Compreendemos que os currículos são produzidos nas/das/com as experiências dos praticantes nos cotidianos escolares. Não é somente a organização do conhecimento escolar, mas vai além das matrizes curriculares dos conteúdos oferecidos pelas disciplinas, são todas as experiências que o espaço escolar oferece a todos os que nela convivem. Rocha (2012, p. 7) diz que autorizamo-nos a dizer que o currículo tem um campo historicamente construído, em que se desenvolve o seu argumento e o seu jogo de compreensões. Há, portanto, uma especificidade histórica que caracteriza o campo curricular. METODOLOGIA A pesquisa se desenvolveu com estudo de campo em uma escola de cada município, (totalizando três escolas) foi realizado um mergulho no cotidiano dessas escolas, segundo os estudos de Nilda Alves nos/dos/com os cotidianos. Fazer um mergulho no cotidiano quer dizer estar nele, com todos os sentidos bem aguçados, o ouvir, ver, sentir, falar, cheirar, para então tornar-se também um praticante escolar. A seleção das escolas levou em conta a quantidade de estrangeiros e/ou o histórico de alunos estrangeiros pertencentes a essas instituições. Tivemos também como um dos principais objetivos desta pesquisa, identificar os estrangeiros praticantes dos cotidianos escolares e suas possíveis estratégias de subversão dessas identidades, já que as mesmas, possivelmente, não são valorizadas. Estive em algumas escolas da região apresentando a pesquisa e fazendo diálogos das temáticas que a envolvem, a partir de então optamos por aplicar a pesquisa nas escolas que apresentaram mais interesse pela mesma. As escolas em que o estudo de campo se desenvolveu foram: Escola Estadual Pedro Teixeira (Tabatinga-Brasil), INEM (Letícia- Colômbia) e República do Peru (Santa Rosa- Peru). A pesquisa foi bem recebida pelos gestores e professores dessas escolas, os mesmos demonstraram interesse em acessar os resultados da pesquisa e em conversa com eles obteve-se informações sobre presença de alunos estrangeiros em salas dessas escolas. O mergulho no cotidiano aconteceu inicialmente três vezes por semana em torno de dois meses em cada escola, a pesquisa foi concretizada em todo ambiente da escola, porém mais precisamente em sala de aula, onde os alunos passam a maior parte do tempo. O mergulho aconteceu na vivência de cada espaço escolar, estivemos como praticante do currículo dessas escolas em todos os espaços: salas de aula, sala da direção, refeitório, pátio,

banheiros, quadra, etc. Buscando oportunidades para diálogos com funcionários da escola em geral.

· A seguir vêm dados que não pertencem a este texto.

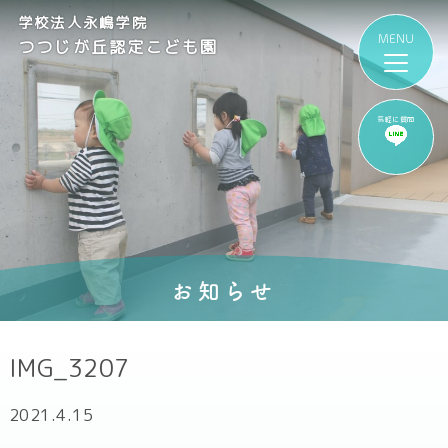
学校法人永嶋学院
つつじが丘認定こども園
気軽に質問
お知らせ
IMG_3207
2021.4.15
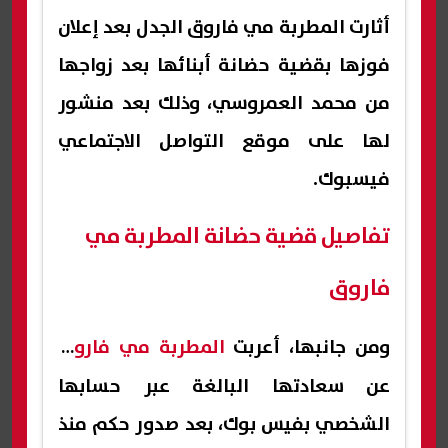
أثارت المطربة مي فاروق الجدل بعد إعلان
فوزها بقضية حضانة أبنائها بعد زواجها
من محمد العمروسي، وذلك بعد منشور
لها على موقع التواصل الاجتماعي
فيسبوك.
تفاصيل قضية حضانة المطربة مي
فاروق
ومن جانبها، أعربت
المطربة مي فاروق
عن سعادتها البالغة عبر حسابها
الشخصي بفيس بوك، بعد صدور حكم منذ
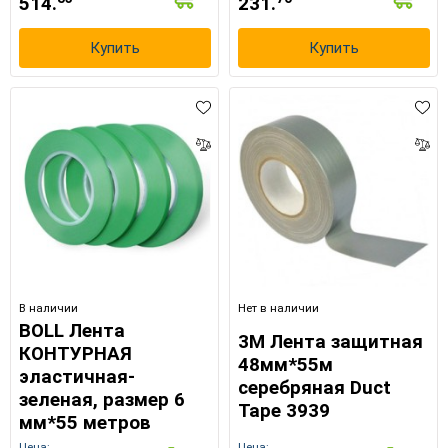
514.
231.
Купить
Купить
В наличии
Нет в наличии
BOLL Лента
3M Лента защитная
КОНТУРНАЯ
48мм*55м
эластичная-
серебряная Duct
зеленая, размер 6
Tape 3939
мм*55 метров
Цена:
Цена:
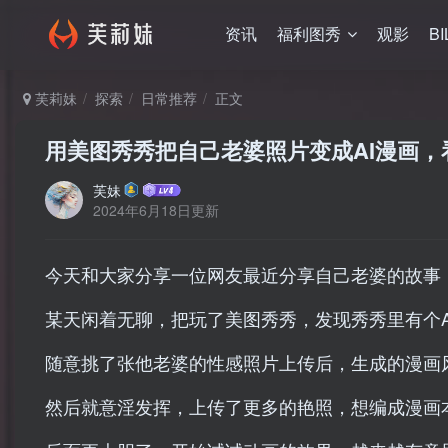
资讯
福利图秀
观影
BI
芙莉妹
探索
日常推荐
正文
用美图秀秀把自己老婆照片变成AI漫画，
芙妹
2024年6月18日更新
今天和大家分享一位网友最近分享自己老婆的故事
某天闲着无聊，把玩了美图秀秀，发现秀秀里有个A
随意挑了张他老婆的性感照片上传后，生成的漫画
然后就意淫发挥，上传了更多的艳照，想编成漫画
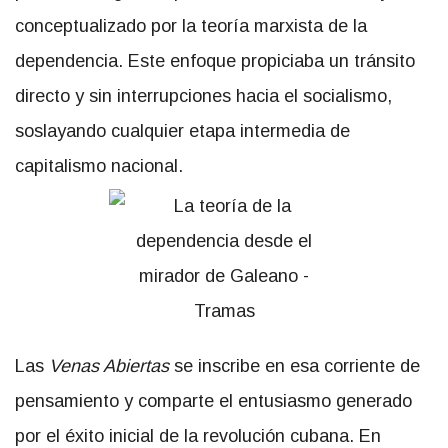
conceptualizado por la teoría marxista de la
dependencia. Este enfoque propiciaba un tránsito
directo y sin interrupciones hacia el socialismo,
soslayando cualquier etapa intermedia de
capitalismo nacional.
Las
Venas Abiertas
se inscribe en esa corriente de
pensamiento y comparte el entusiasmo generado
por el éxito inicial de la revolución cubana. En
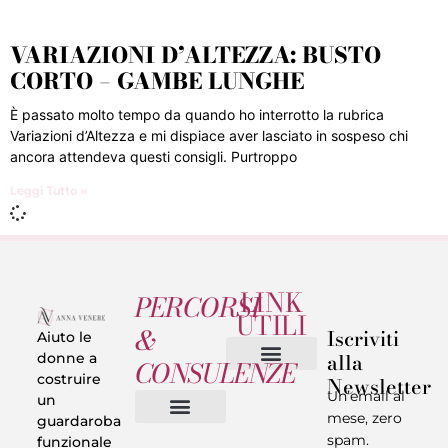
VARIAZIONI D’ALTEZZA: BUSTO
CORTO – GAMBE LUNGHE
È passato molto tempo da quando ho interrotto la rubrica
Variazioni d’Altezza e mi dispiace aver lasciato in sospeso chi
ancora attendeva questi consigli. Purtroppo
Leggi Tutto »
LINK
PERCORSI
UTILI
&
Iscriviti
Aiuto le
alla
donne a
CONSULENZE
costruire
Newsletter
Chi sono
Privacy & Termini
Un’email al
un
mese, zero
guardaroba
spam.
funzionale
Vestiti in 5 Minuti
Trasforma il tuo Look
Trova il tuo stile
Armadio Matematico
Casi Reali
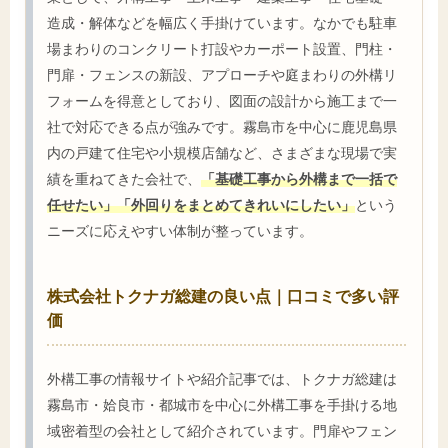
造成・解体などを幅広く手掛けています。なかでも駐車
場まわりのコンクリート打設やカーポート設置、門柱・
門扉・フェンスの新設、アプローチや庭まわりの外構リ
フォームを得意としており、図面の設計から施工まで一
社で対応できる点が強みです。霧島市を中心に鹿児島県
内の戸建て住宅や小規模店舗など、さまざまな現場で実
績を重ねてきた会社で、
「基礎工事から外構まで一括で
任せたい」「外回りをまとめてきれいにしたい」
という
ニーズに応えやすい体制が整っています。
株式会社トクナガ総建の良い点｜口コミで多い評
価
外構工事の情報サイトや紹介記事では、トクナガ総建は
霧島市・姶良市・都城市を中心に外構工事を手掛ける地
域密着型の会社として紹介されています。門扉やフェン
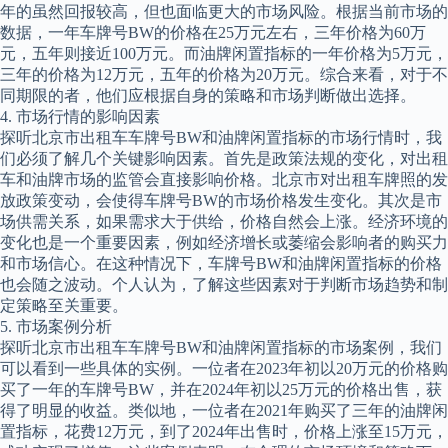
年的虽然回报较高，但也面临更大的市场风险。根据当前市场的
数据，一年车牌号BW的价格在25万元左右，三年价格为60万
元，五年则接近100万元。而油牌闲置指标的一年价格为5万元，
三年的价格为12万元，五年的价格为20万元。综合来看，对于不
同期限的者，他们应根据自身的策略和市场判断做出选择。
4. 市场行情的影响因素
探听北京市出租车车牌号BW和油牌闲置指标的市场行情时，我
们必须了解几个关键影响因素。首先是政策法规的变化，对出租
车和油牌市场的监管会直接影响价格。北京市对出租车牌照的发
放政策变动，会使得车牌号BW的市场价格发生变化。其次是市
场供需关系，如果需求大于供给，价格自然会上涨。经济环境的
变化也是一个重要因素，例如经济增长或萎缩会影响者的购买力
和市场信心。在这种情况下，车牌号BW和油牌闲置指标的价格
也会随之波动。个人认为，了解这些因素对于判断市场趋势和制
定策略至关重要。
5. 市场案例分析
探听北京市出租车车牌号BW和油牌闲置指标的市场案例，我们
可以看到一些具体的实例。一位者在2023年初以20万元的价格购
买了一年的车牌号BW，并在2024年初以25万元的价格出售，获
得了明显的收益。类似地，一位者在2021年购买了三年的油牌闲
置指标，花费12万元，到了2024年出售时，价格上涨至15万元，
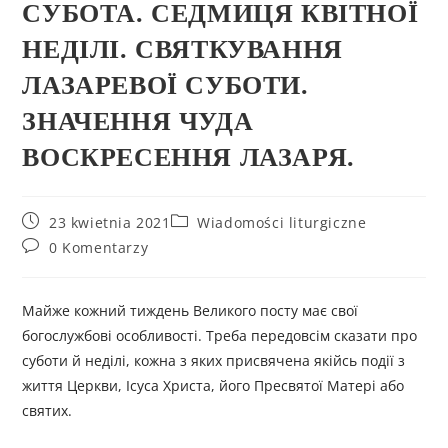
СУБОТА. СЕДМИЦЯ КВІТНОЇ
НЕДІЛІ. СВЯТКУВАННЯ
ЛАЗАРЕВОЇ СУБОТИ.
ЗНАЧЕННЯ ЧУДА
ВОСКРЕСЕННЯ ЛАЗАРЯ.
23 kwietnia 2021
Wiadomości liturgiczne
0 Komentarzy
Майже кожний тиждень Великого посту має свої
богослужбові особливості. Треба передовсім сказати про
суботи й неділі, кожна з яких присвячена якійсь події з
життя Церкви, Ісуса Христа, його Пресвятої Матері або
святих.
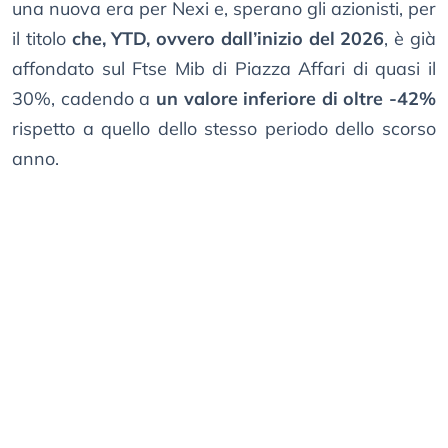
una nuova era per Nexi e, sperano gli azionisti, per
il titolo
che, YTD, ovvero dall’inizio del 2026
, è già
affondato sul Ftse Mib di Piazza Affari di quasi il
30%, cadendo a
un valore inferiore di oltre -42%
rispetto a quello dello stesso periodo dello scorso
anno.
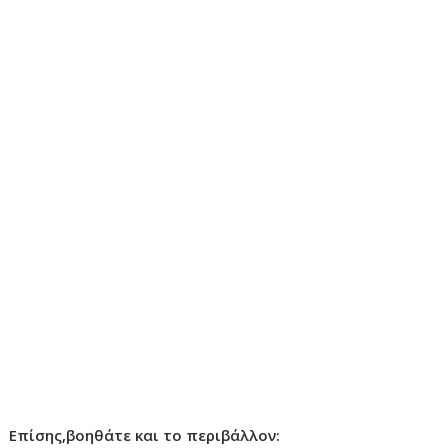
Επίσης,βοηθάτε και το περιβάλλον:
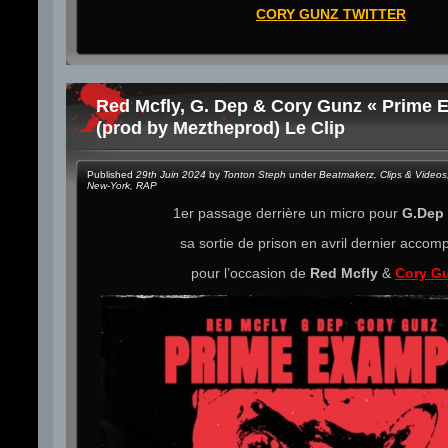
CORY GUNZ TWITTER
Red Mcfly, G. Dep & Cory Gunz « Prime 
(prod by Meztheprod) Le Clip
Published
29th Juin 2024
by
Tonton Steph
under
Beatmakerz
,
Clips & Videos
New-York
,
RAP
1er passage derrière un micro pour
G.Dep
sa sortie de prison en avril dernier acco
pour l’occasion de
Red Mcfly
&
Cory G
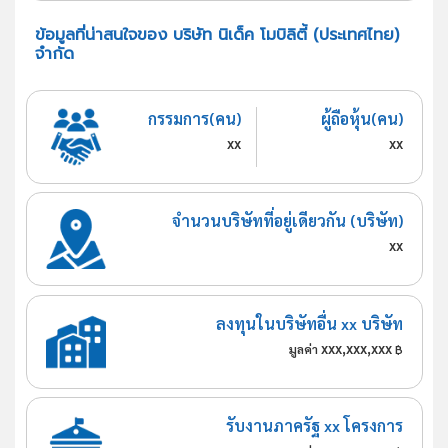
ข้อมูลที่น่าสนใจของ บริษัท นิเด็ค โมบิลิตี้ (ประเทศไทย)
จำกัด
กรรมการ(คน)
ผู้ถือหุ้น(คน)
xx
xx
จำนวนบริษัทที่อยู่เดียวกัน (บริษัท)
xx
ลงทุนในบริษัทอื่น xx บริษัท
xxx,xxx,xxx
มูลค่า
฿
รับงานภาครัฐ xx โครงการ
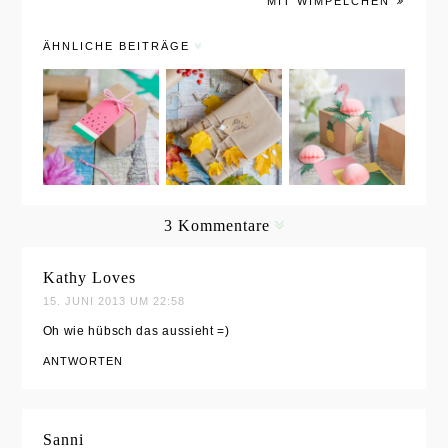
IT WIMPELCHEN
ÄHNLICHE BEITRÄGE
Sommerlic
DIY:
Sommerlic
he
Verpackun
he
Geschenkid
gsideen für
Geschenkid
ee:
Geburtstag
ee:
Selbstgema
skinder im
Pflanzwürf
chte
Herbst
el in einer
3 Kommentare
Melonen-
tropischen
Anhänger
Flamingo-
Kathy Loves
Verpackun
15. JUNI 2013 UM 22:58
g
Oh wie hübsch das aussieht =)
ANTWORTEN
Sanni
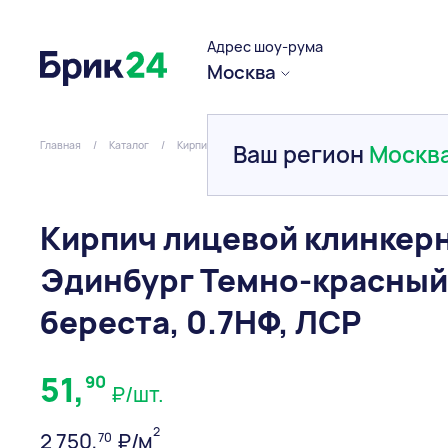
Адрес шоу-рума
Москва
Главная
/
Каталог
/
Кирпич
/
Клинкерный
/
Кирпич лицевой клинке
Ваш регион
Москв
Кирпич лицевой клинкер
Эдинбург Темно-красный
береста, 0.7НФ, ЛСР
51,
90
₽/шт.
2
2 750,
₽/м
70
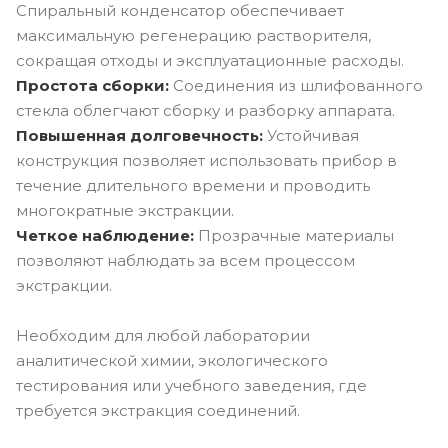
Спиральный конденсатор обеспечивает
максимальную регенерацию растворителя,
сокращая отходы и эксплуатационные расходы.
Простота сборки:
Соединения из шлифованного
стекла облегчают сборку и разборку аппарата.
Повышенная долговечность:
Устойчивая
конструкция позволяет использовать прибор в
течение длительного времени и проводить
многократные экстракции.
Четкое наблюдение:
Прозрачные материалы
позволяют наблюдать за всем процессом
экстракции.
Необходим для любой лаборатории
аналитической химии, экологического
тестирования или учебного заведения, где
требуется экстракция соединений.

Foi possível viver durante o período de quase dois meses a realidade, o cotidiano, a vivência de cada escola. Estar em sala de aula como pesquisador, mas ao mesmo tempo como um sujeito praticante do currículo escolar permite a aquisição de conhecimentos respectivos ao campo educacional por meio de vários pontos de vista. RESULTADOS E DISCUSSÃO Em meio as conversas realizadas no decorrer deste estudo, percebemos que há políticas nas três escolas inclusas no Projeto Político Pedagógico e que direcionam as escolas em geral a permitir a expressão das diferentes culturas, ou seja, essas escolas devem trabalhar de forma intercultural, trazendo para a escola a realidade de todos os alunos. A proteção e promoção da Diversidade das expressões culturais estão amparadas pela lei, logo cabe a cada escola assumir o seu papel de promover que as diferentes culturas existentes na identidade de seus estudantes se manifestem. No Brasil os PCN s indicam como objetivos da Educação Básica que os alunos sejam capazes de respeitar e valorizar a cultura de seu grupo de origem e de outros grupos, do mesmo modo o diseño Curricular Nacional do Peru. Na escola colombiana INEM obteve-se a informação pela secretaria da escola que existem políticas na educação colombiana, porém, ainda não legalizadas, mas há intenção de que as escolas trabalhem de modo intercultural. Buscou-se perceber quais eram as práticas de valorização das diferentes culturas e de que forma apresentavam-se na escola. Nos discursos produzidos por gestores e professores, percebeu-se que por parte da direção das escolas existia a intenção de um trabalho voltado para a diversidade cultural presente, mas as práticas acabam por ocorrer em momentos pontuais, em atividades como: feira de ciências e semana cultural. Nesse tipo de atividade acontecem apresentações de dança, música oriundas de cada país, os alunos participam vivenciando a cultura do outro pela arte, assistem e prestigiam as apresentações. No entanto, não foram identificadas práticas estáveis e continuadas de valorização, somente pontuais e os discursos denunciam a invisibilização da diferença. Percebemos que a maioria dos alunos estrangeiros não assumem um envolvimento com os demais colegas das escolas, quando não dominam o idioma, há exceções, mas na maioria das situações é o que ocorre.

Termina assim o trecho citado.